The patient’s behaviour may be influenced by the unaccustomed situation of being a patient, or the effect of their disease, particularly if they are in pain. The latter shows through their facial expression, the degree of eye contact, restlessness, sweating, anxiety, apathy, depression, lack of cooperation or aggression. Stress may be indicated by rapid respiration, but note whether the patient’s intelligence and personality equate to what one would expect from the history or whether this could have changed in relation to the disease.
Drugs, head injuries and other diseases of the central nervous system can effect the level of consciousness, varying through alert, slow and confused, lacking concentration, and reduced levels of response to spoken and physical stimuli. The patient’s orientation in time, place and person should be noted. The Glasgow Coma Scale (GCS – page 347) is a valuable way of documenting the level of consciousness for serial measurement. The patient’s speech may be impaired by disease of the central nervous system, producing dysphasia or dysarthria, and there may be voice changes, such as hoarseness in laryngeal infection or myxedema. Impairment of motor function can produce weakness or spasticity and these may affect speech.
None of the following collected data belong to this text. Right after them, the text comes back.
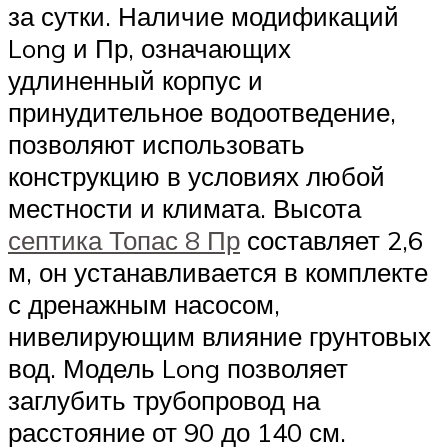
за сутки. Наличие модификаций
Long и Пр, означающих
удлиненный корпус и
принудительное водоотведение,
позволяют использовать
конструкцию в условиях любой
местности и климата. Высота
септика Топас 8 Пр
составляет 2,6
м, он устанавливается в комплекте
с дренажным насосом,
нивелирующим влияние грунтовых
вод. Модель Long позволяет
заглубить трубопровод на
расстояние от 90 до 140 см.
The posture and gait should be noted, and other activities such as undressing. There may be added movements, such as the fine tremor of age, thyrotoxicosis, Parkinsonism and alcoholism, the flapping tremor of hepatic, respiratory, renal and cardiac failure, or more specific neurological abnormalities, producing lack of coordination and involuntary movements. If psychiatric abnormalities are present, or suspected, note the patient’s general behaviour, and disturbances of orientation. Record the emotional state, thought processes and content, hallucinations, delusions and compulsive phenomenon, and include an assessment of cognitive and intellectual function.